Jörg Buttgereit ist vielen als Regisseur und Autor von Horror- und Splatterfilmen bekannt, die oft von Kritikern und Zensurbehörden heftig umstritten sind. Mit seinem Buch „Nicht Jugendfrei! Tagebuch aus West-Berlin“ gibt er uns nun einen Einblick in sein Leben und seine Sozialisation in der subkulturellen Szene West-Berlins. Dabei geht es um seine Leidenschaft für Kino, Musik und Kunst, aber auch um seine persönlichen Erfahrungen als Teil der Punk- und New-Wave-Bewegung in den späten 70er und frühen 80er Jahren.

Das Buch ist in Tagebuchform geschrieben und erstreckt sich über den Zeitraum von 1977 bis 1983. Buttgereit beschreibt darin seine ersten Horror- und Monsterfilme, die er als Kind in den Bezirkskinos von West-Berlin gesehen hat. Besonders prägend für ihn waren Filme von Regisseuren wie George A. Romero, James Whale und Tod Browning. Diese Filme haben ihn nicht nur in seiner kreativen Arbeit als Regisseur beeinflusst, sondern auch sein Weltbild und seine Ästhetik geprägt.

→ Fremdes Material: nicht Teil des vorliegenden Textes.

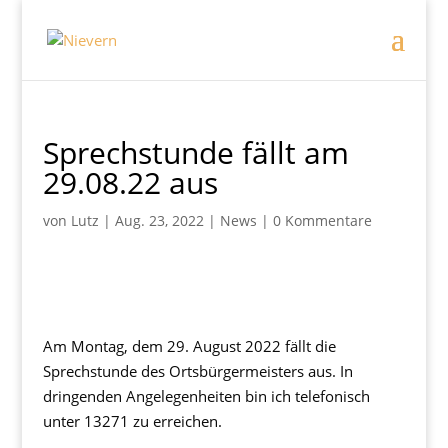
Sprechstunde fällt am
29.08.22 aus
von
Lutz
|
Aug. 23, 2022
|
News
|
0 Kommentare
Am Montag, dem 29. August 2022 fällt die
Sprechstunde des Ortsbürgermeisters aus. In
dringenden Angelegenheiten bin ich telefonisch
unter 13271 zu erreichen.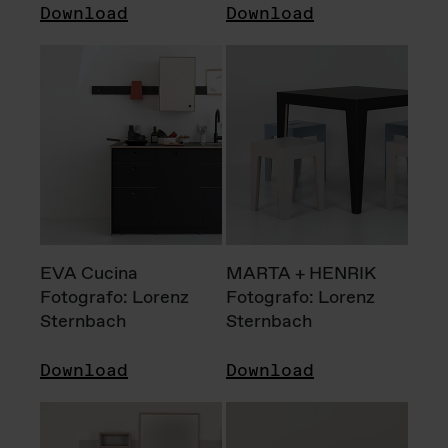
Download
Download
EVA Cucina
MARTA + HENRIK
Fotografo: Lorenz
Fotografo: Lorenz
Sternbach
Sternbach
Download
Download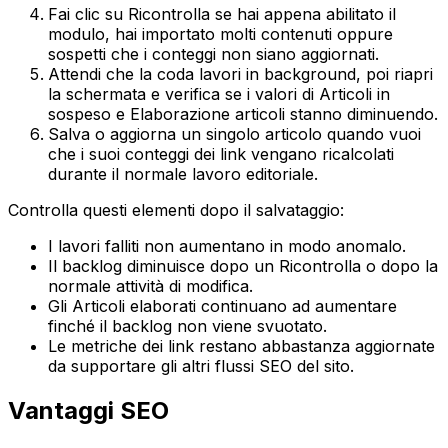
Fai clic su
Ricontrolla
se hai appena abilitato il
modulo, hai importato molti contenuti oppure
sospetti che i conteggi non siano aggiornati.
Attendi che la coda lavori in background, poi riapri
la schermata e verifica se i valori di
Articoli in
sospeso
e
Elaborazione articoli
stanno diminuendo.
Salva o aggiorna un singolo articolo quando vuoi
che i suoi conteggi dei link vengano ricalcolati
durante il normale lavoro editoriale.
Controlla questi elementi dopo il salvataggio:
I lavori falliti non aumentano in modo anomalo.
Il backlog diminuisce dopo un
Ricontrolla
o dopo la
normale attività di modifica.
Gli
Articoli elaborati
continuano ad aumentare
finché il backlog non viene svuotato.
Le metriche dei link restano abbastanza aggiornate
da supportare gli altri flussi SEO del sito.
Vantaggi SEO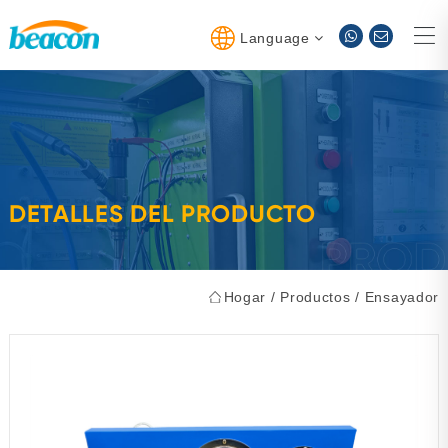
Language
DETALLES DEL PRODUCTO
Hogar
/
Productos
/
Ensayador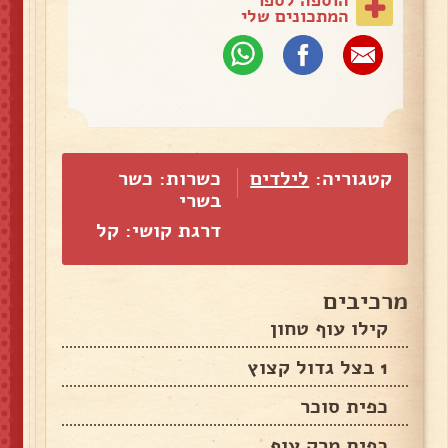
המתכונים שלי
קטגוריה:
לילדים
כשרות: כשר
בשרי
דרגת קושי: קל
מרכיבים
קילו עוף טחון
1 בצל גדול קצוץ
כפית סוכר
כפית מרק עוף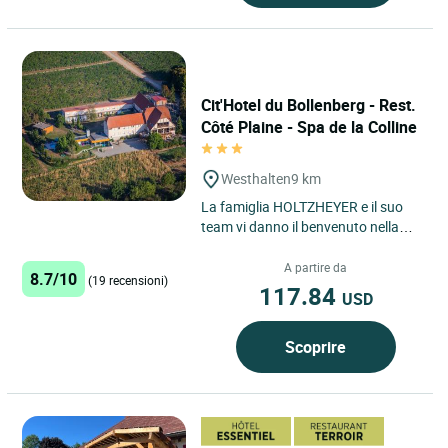
Cit'Hotel du Bollenberg - Rest.
Côté Plaine - Spa de la Colline
Westhalten
9 km
La famiglia HOLTZHEYER e il suo
team vi danno il benvenuto nella
loro struttura situata in posizione
ideale tra Colmar e...
A partire da
8.7/10
(19 recensioni)
117.84
USD
Scoprire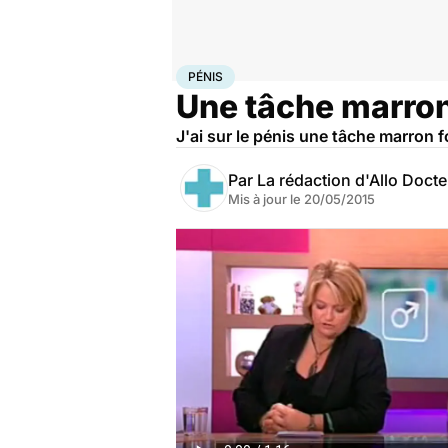
Accueil
Santé
Pénis
PÉNIS
Une tâche marron 
J'ai sur le pénis une tâche marron
Par
La rédaction d'Allo Doct
Mis à jour le
20/05/2015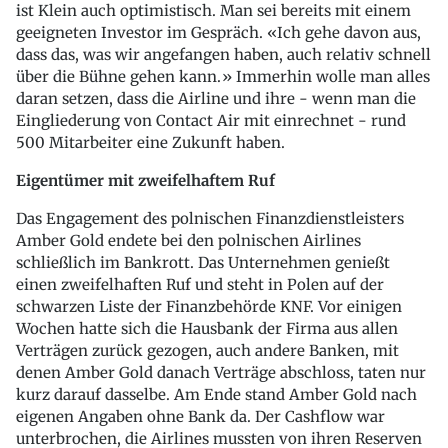
ist Klein auch optimistisch. Man sei bereits mit einem
geeigneten Investor im Gespräch. «Ich gehe davon aus,
dass das, was wir angefangen haben, auch relativ schnell
über die Bühne gehen kann.» Immerhin wolle man alles
daran setzen, dass die Airline und ihre - wenn man die
Eingliederung von Contact Air mit einrechnet - rund
500 Mitarbeiter eine Zukunft haben.
Eigentümer mit zweifelhaftem Ruf
Das Engagement des polnischen Finanzdienstleisters
Amber Gold endete bei den polnischen Airlines
schließlich im Bankrott. Das Unternehmen genießt
einen zweifelhaften Ruf und steht in Polen auf der
schwarzen Liste der Finanzbehörde KNF. Vor einigen
Wochen hatte sich die Hausbank der Firma aus allen
Verträgen zurück gezogen, auch andere Banken, mit
denen Amber Gold danach Verträge abschloss, taten nur
kurz darauf dasselbe. Am Ende stand Amber Gold nach
eigenen Angaben ohne Bank da. Der Cashflow war
unterbrochen, die Airlines mussten von ihren Reserven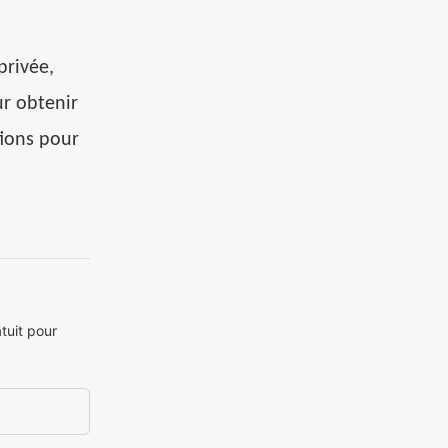
privée,
r obtenir
tions pour
tuit pour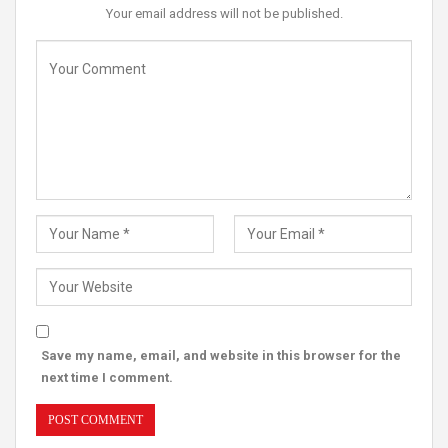
Your email address will not be published.
Save my name, email, and website in this browser for the
next time I comment.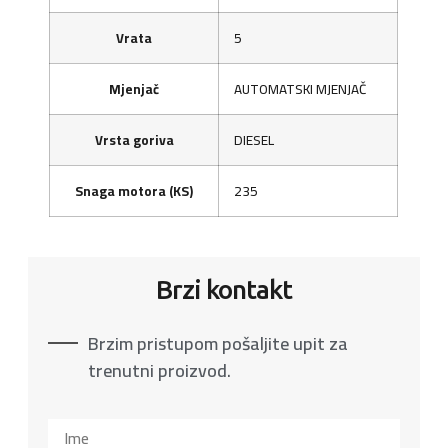
Vrata
5
Mjenjač
AUTOMATSKI MJENJAČ
Vrsta goriva
DIESEL
Snaga motora (KS)
235
Brzi kontakt
Brzim pristupom pošaljite upit za
trenutni proizvod.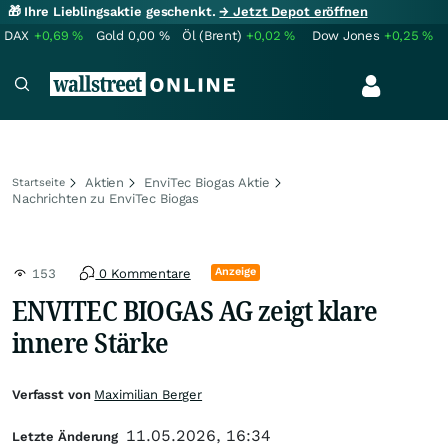
🎁 Ihre Lieblingsaktie geschenkt.
→ Jetzt Depot eröffnen
DAX
+0,69
%
Gold
0,00
%
Öl (Brent)
+0,02
%
Dow Jones
+0,25
%
Aktien
EnviTec Biogas Aktie
Startseite
Nachrichten zu EnviTec Biogas
Anzeige
153
0 Kommentare
ENVITEC BIOGAS AG zeigt klare
innere Stärke
Verfasst von
Maximilian Berger
11.05.2026, 16:34
Letzte Änderung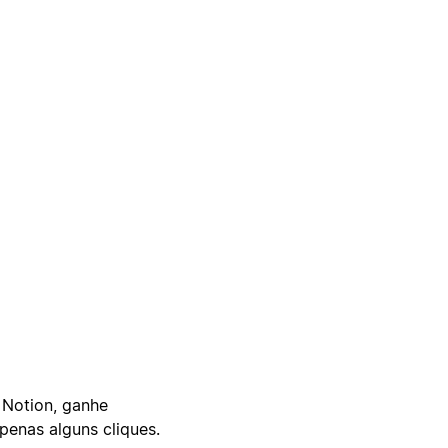
 Notion, ganhe
enas alguns cliques.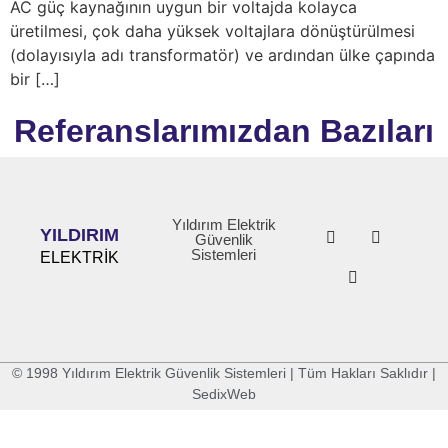
AC güç kaynağının uygun bir voltajda kolayca
üretilmesi, çok daha yüksek voltajlara dönüştürülmesi
(dolayısıyla adı transformatör) ve ardından ülke çapında
bir […]
Referanslarımızdan Bazıları
Yıldırım Elektrik
YILDIRIM
Güvenlik
Sistemleri
ELEKTRİK
© 1998 Yıldırım Elektrik Güvenlik Sistemleri | Tüm Hakları Saklıdır |
SedixWeb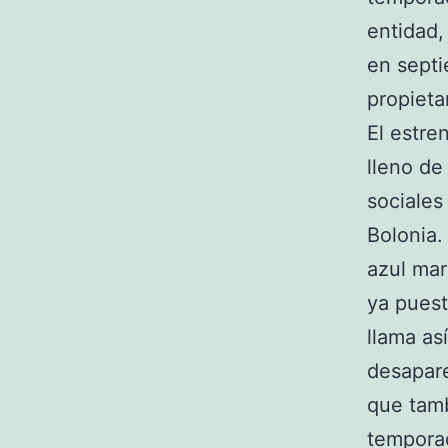
entidad,
en septi
propietar
El estre
lleno de
sociales
Bolonia.
azul mar
ya puest
llama as
desapare
que tamb
temporad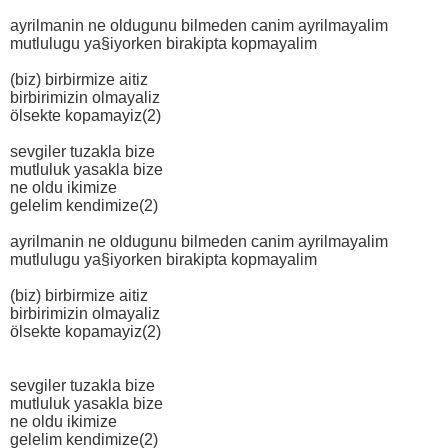
ayrilmanin ne oldugunu bilmeden canim ayrilmayalim
mutlulugu ya§iyorken birakipta kopmayalim
(biz) birbirmize aitiz
birbirimizin olmayaliz
ölsekte kopamayiz(2)
sevgiler tuzakla bize
mutluluk yasakla bize
ne oldu ikimize
gelelim kendimize(2)
ayrilmanin ne oldugunu bilmeden canim ayrilmayalim
mutlulugu ya§iyorken birakipta kopmayalim
(biz) birbirmize aitiz
birbirimizin olmayaliz
ölsekte kopamayiz(2)
sevgiler tuzakla bize
mutluluk yasakla bize
ne oldu ikimize
gelelim kendimize(2)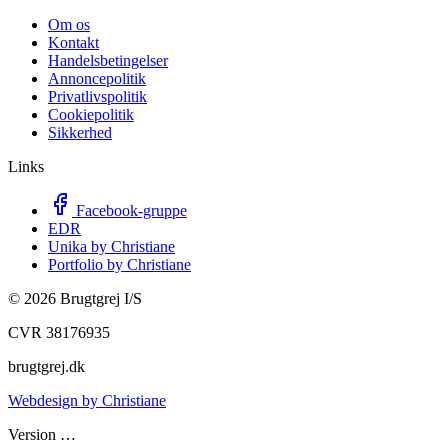
Om os
Kontakt
Handelsbetingelser
Annoncepolitik
Privatlivspolitik
Cookiepolitik
Sikkerhed
Links
Facebook-gruppe
EDR
Unika by Christiane
Portfolio by Christiane
©
2026
Brugtgrej I/S
CVR 38176935
brugtgrej.dk
Webdesign by Christiane
Version
…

Auch die Musik spielte eine große Rolle in Buttgereits Leben. Er beschreibt, wie er als Jugendlicher Konzerte von Bands wie Queen, Kiss oder Led Zeppelin besuchte und später in die subkulturelle Musik- und Kunstszene West-Berlins hineinwuchs. Dabei erlebte er hautnah die Umbrüche und Aufbrüche der Zeit: die Punk-Revolution, die Entstehung der New Wave und Gothic-Szene und den Beginn des Industrial. Er nahm an wilden Konzerten von The Clash, den Dead Kennedys und Throbbing Gristle teil, die ihn in seinen künstlerischen Ambitionen und seiner politischen Haltung prägten.

Buttgereit war nicht nur ein Beobachter dieser subkulturellen Bewegungen, sondern auch ein aktiver Teil davon. Er verkaufte selbstgemachte Fanzines, organisierte Konzerte und gründete später seine eigene Filmproduktionsfirma. In der Off-Kino-Szene entdeckte er früh die Filme von Regisseuren wie John Waters und David Lynch, die ihn zu seinem umstrittenen Underground-Klassiker „Nekromantik“ inspirierten.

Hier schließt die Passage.